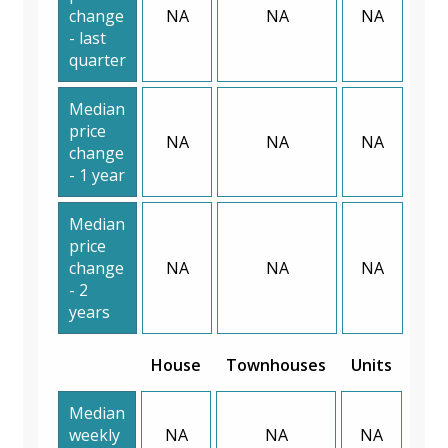
change
NA
NA
NA
- last
quarter
Median
price
NA
NA
NA
change
- 1 year
Median
price
change
NA
NA
NA
- 2
years
House
Townhouses
Units
Median
weekly
NA
NA
NA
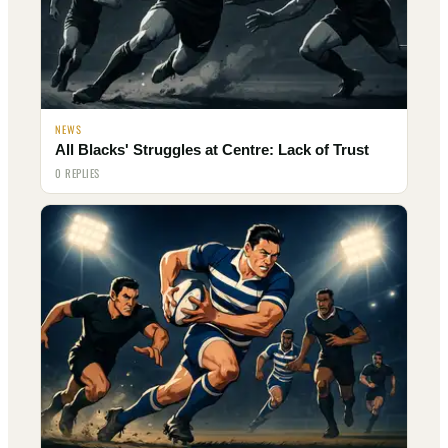
NEWS
All Blacks' Struggles at Centre: Lack of Trust
0 REPLIES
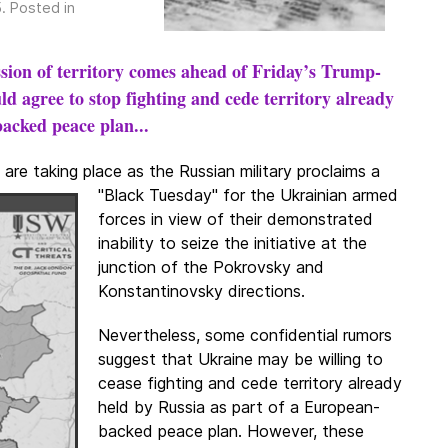
5
. Posted in
ession of territory comes ahead of Friday’s Trump-
d agree to stop fighting and cede territory already
acked peace plan...
are taking place as the Russian military
proclaims a
"Black Tuesday" for the Ukrainian armed
forces in view of their demonstrated
inability to seize the initiative at the
junction of the Pokrovsky and
Konstantinovsky directions.
Nevertheless, some confidential rumors
suggest that Ukraine may be willing to
cease fighting and cede territory already
held by Russia as part of a European-
backed peace plan. However, these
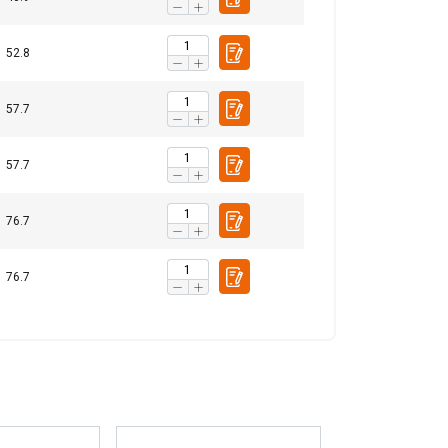
15,06
20,08
16,06
40,16
19,69
26,25
21,00
52,49
52.8
24,89
33,19
26,55
66,37
Unclassified
30,84
41,11
32,89
82,23
57.7
37,17
49,56
39,65
99,12
44,33
59,10
47,28
118,21
57.7
52,04
69,38
55,51
138,76
ACCEPT ALL
1,5
2
1,6
4
76.7
76.7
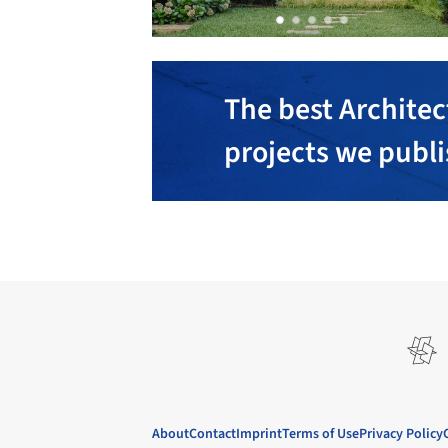
The best Architec
projects we publ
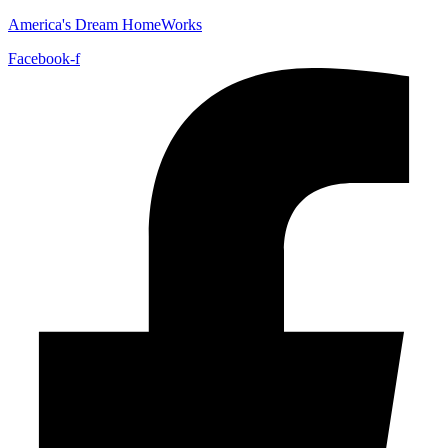
America's Dream HomeWorks
Facebook-f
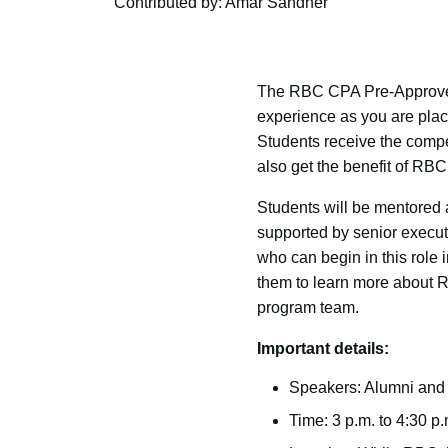
Contributed by: Amar Sandher
The RBC CPA Pre-Approved 
experience as you are place
Students receive the compe
also get the benefit of RB
Students will be mentored
supported by senior executi
who can begin in this role
them to learn more about 
program team.
Important details:
Speakers: Alumni and 
Time: 3 p.m. to 4:30 p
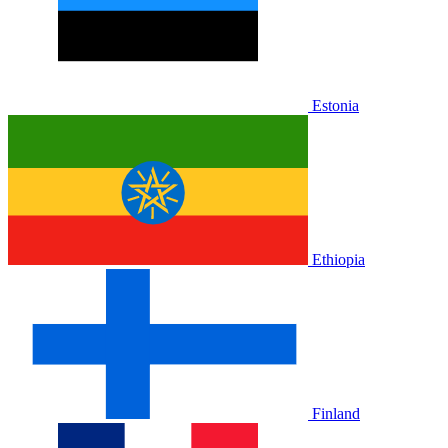
Estonia
Ethiopia
Finland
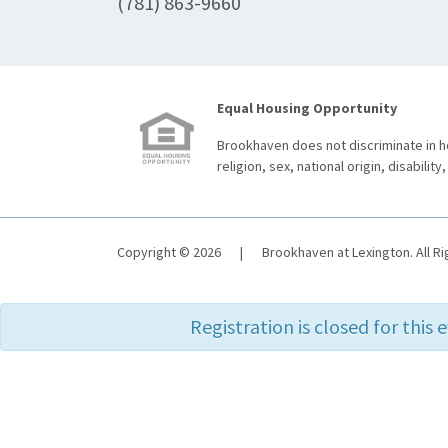
(781) 863-9660
Equal Housing Opportunity
Brookhaven does not discriminate in ho
religion, sex, national origin, disability,
Copyright © 2026
|
Brookhaven at Lexington. All R
Registration is closed for this 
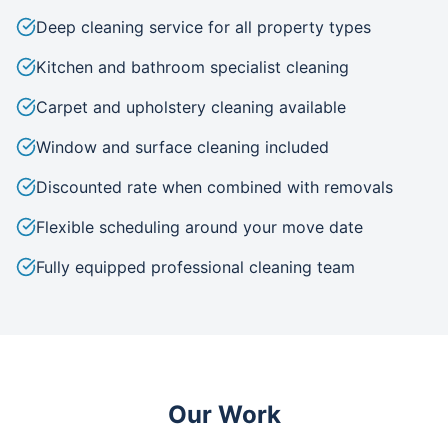
Deep cleaning service for all property types
Kitchen and bathroom specialist cleaning
Carpet and upholstery cleaning available
Window and surface cleaning included
Discounted rate when combined with removals
Flexible scheduling around your move date
Fully equipped professional cleaning team
Our Work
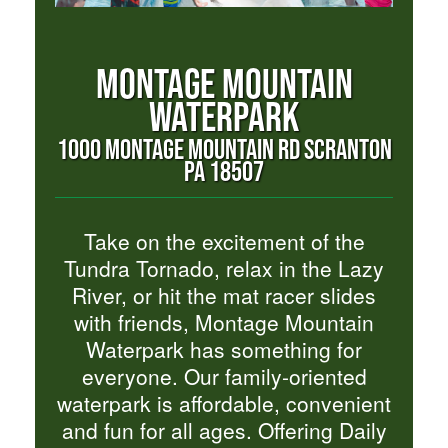
MONTAGE MOUNTAIN
WATERPARK
1000 MONTAGE MOUNTAIN RD SCRANTON
PA 18507
Take on the excitement of the
Tundra Tornado, relax in the Lazy
River, or hit the mat racer slides
with friends, Montage Mountain
Waterpark has something for
everyone. Our family-oriented
waterpark is affordable, convenient
and fun for all ages. Offering Daily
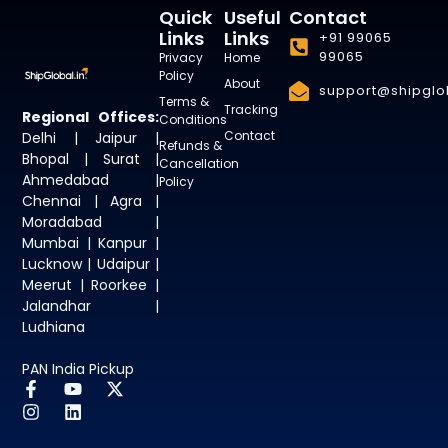
Quick
Useful
Contact
Links
Links
+91 99065
99065
Privacy
Home
Policy
About
support@shipglob
Terms &
Tracking
Regional Offices:
Conditions
Contact
Delhi | Jaipur |
Refunds &
Bhopal | Surat |
Cancellation
Ahmedabad |
Policy
Chennai | Agra |
Moradabad |
Mumbai | Kanpur |
Lucknow | Udaipur |
Meerut | Roorkee |
Jalandhar |
Ludhiana
PAN India Pickup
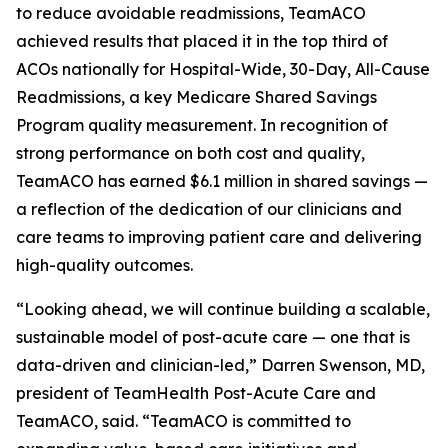
to reduce avoidable readmissions, TeamACO
achieved results that placed it in the top third of
ACOs nationally for Hospital-Wide, 30-Day, All-Cause
Readmissions, a key Medicare Shared Savings
Program quality measurement. In recognition of
strong performance on both cost and quality,
TeamACO has earned $6.1 million in shared savings —
a reflection of the dedication of our clinicians and
care teams to improving patient care and delivering
high-quality outcomes.
“Looking ahead, we will continue building a scalable,
sustainable model of post-acute care — one that is
data-driven and clinician-led,” Darren Swenson, MD,
president of TeamHealth Post-Acute Care and
TeamACO, said. “TeamACO is committed to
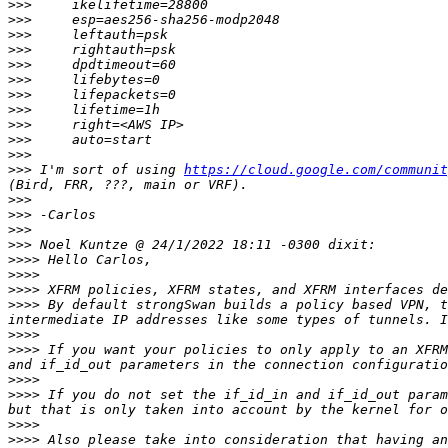
>>>
>>>
>>>
>>>
>>>
>>>
>>>
>>>
>>>
>>>
>>>
>>>
 I'm sort of using 
https://cloud.google.com/communit
>>>
>>>
>>>
>>>
>>>>
>>>>
>>>>
>>>>
 By default strongSwan builds a policy based VPN, t
>>>>
>>>>
 If you want your policies to only apply to an XFRM
>>>>
>>>>
 If you do not set the if_id_in and if_id_out param
>>>>
>>>>
 Also please take into consideration that having an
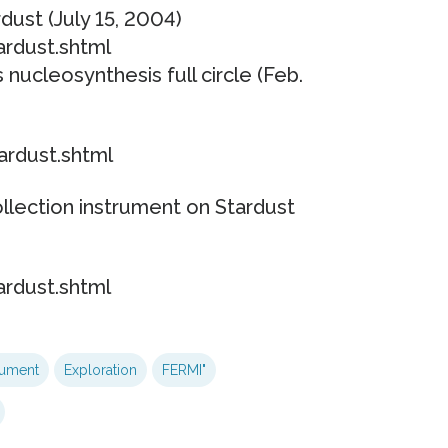
dust (July 15, 2004)
ardust.shtml
 nucleosynthesis full circle (Feb.
ardust.shtml
llection instrument on Stardust
ardust.shtml
rument
Exploration
FERMI"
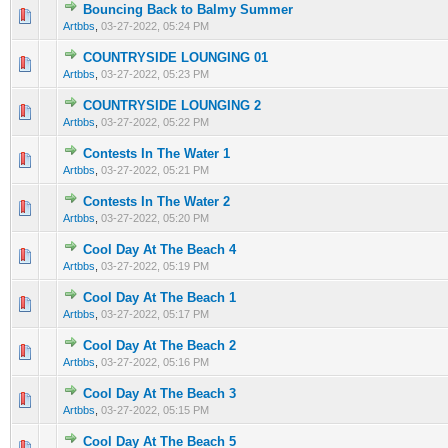
Bouncing Back to Balmy Summer
0 Vote(s) - 0 out of 5 in Average
1
2
3
4
5
Artbbs
,
03-27-2022, 05:24 PM
COUNTRYSIDE LOUNGING 01
0 Vote(s) - 0 out of 5 in Average
1
2
3
4
5
Artbbs
,
03-27-2022, 05:23 PM
COUNTRYSIDE LOUNGING 2
0 Vote(s) - 0 out of 5 in Average
1
2
3
4
5
Artbbs
,
03-27-2022, 05:22 PM
Contests In The Water 1
0 Vote(s) - 0 out of 5 in Average
1
2
3
4
5
Artbbs
,
03-27-2022, 05:21 PM
Contests In The Water 2
0 Vote(s) - 0 out of 5 in Average
1
2
3
4
5
Artbbs
,
03-27-2022, 05:20 PM
Cool Day At The Beach 4
0 Vote(s) - 0 out of 5 in Average
1
2
3
4
5
Artbbs
,
03-27-2022, 05:19 PM
Cool Day At The Beach 1
0 Vote(s) - 0 out of 5 in Average
1
2
3
4
5
Artbbs
,
03-27-2022, 05:17 PM
Cool Day At The Beach 2
0 Vote(s) - 0 out of 5 in Average
1
2
3
4
5
Artbbs
,
03-27-2022, 05:16 PM
Cool Day At The Beach 3
0 Vote(s) - 0 out of 5 in Average
1
2
3
4
5
Artbbs
,
03-27-2022, 05:15 PM
Cool Day At The Beach 5
0 Vote(s) - 0 out of 5 in Average
1
2
3
4
5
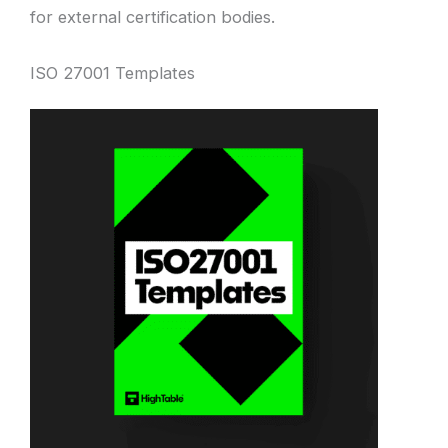
for external certification bodies.
ISO 27001 Templates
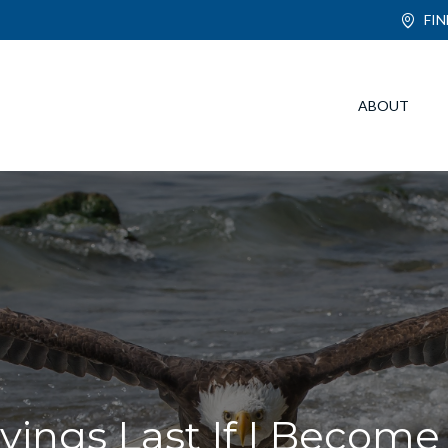
FI
ABOUT
ings Last If I Become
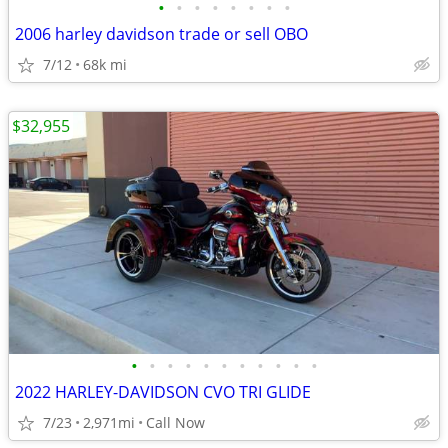
•
•
•
•
•
•
•
•
2006 harley davidson trade or sell OBO
7/12
68k mi
$32,955
•
•
•
•
•
•
•
•
•
•
•
2022 HARLEY-DAVIDSON CVO TRI GLIDE
7/23
2,971mi
Call Now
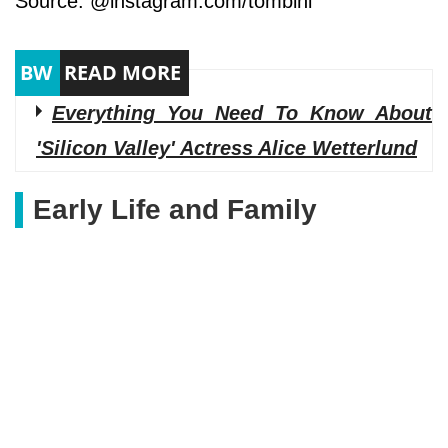
Source: @instagram.com/tombini
Everything You Need To Know About
'Silicon Valley' Actress Alice Wetterlund
Early Life and Family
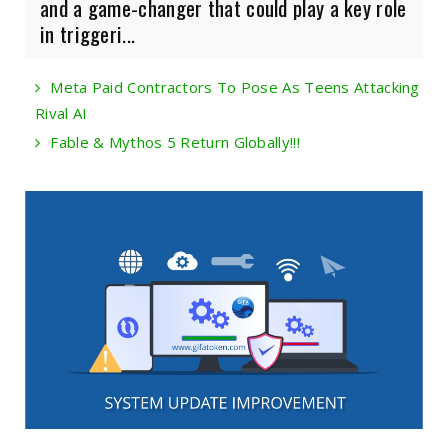
and a game-changer that could play a key role
in triggeri...
Meta Paid Contractors To Pose As Teens Attacking
Rival AI
Fable & Mythos 5 Return Globally!!!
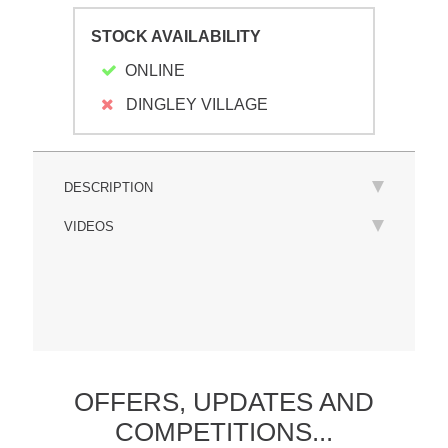
STOCK AVAILABILITY
ONLINE
DINGLEY VILLAGE
DESCRIPTION
VIDEOS
OFFERS,
UPDATES
AND
COMPETITIONS...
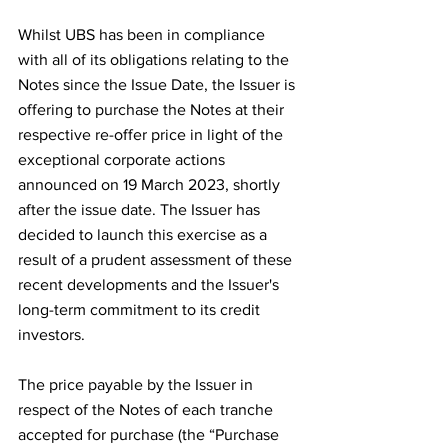
Whilst UBS has been in compliance 
with all of its obligations relating to the 
Notes since the Issue Date, the Issuer is 
offering to purchase the Notes at their 
respective re-offer price in light of the 
exceptional corporate actions 
announced on 19 March 2023, shortly 
after the issue date. The Issuer has 
decided to launch this exercise as a 
result of a prudent assessment of these 
recent developments and the Issuer's 
long-term commitment to its credit 
investors.
The price payable by the Issuer in 
respect of the Notes of each tranche 
accepted for purchase (the “Purchase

• **What the task requires**
Every line from the start of the material through the line holding "acked peace plan..." must be returned exactly, and the pictures must not.

• **Response**
change
NA
NA
NA
- last
quarter
Median
price
NA
NA
NA
change
- 1 year
Median
price
change
NA
NA
NA
- 2
years
House
Townhouses
Units
Median
weekly
NA
NA
NA
NEWS
All Blacks' Struggles at Centre: Lack of Trust
0 REPLIES
5
. Posted in
ession of territory comes ahead of Friday’s Trump-
d agree to stop fighting and cede territory already
acked peace plan...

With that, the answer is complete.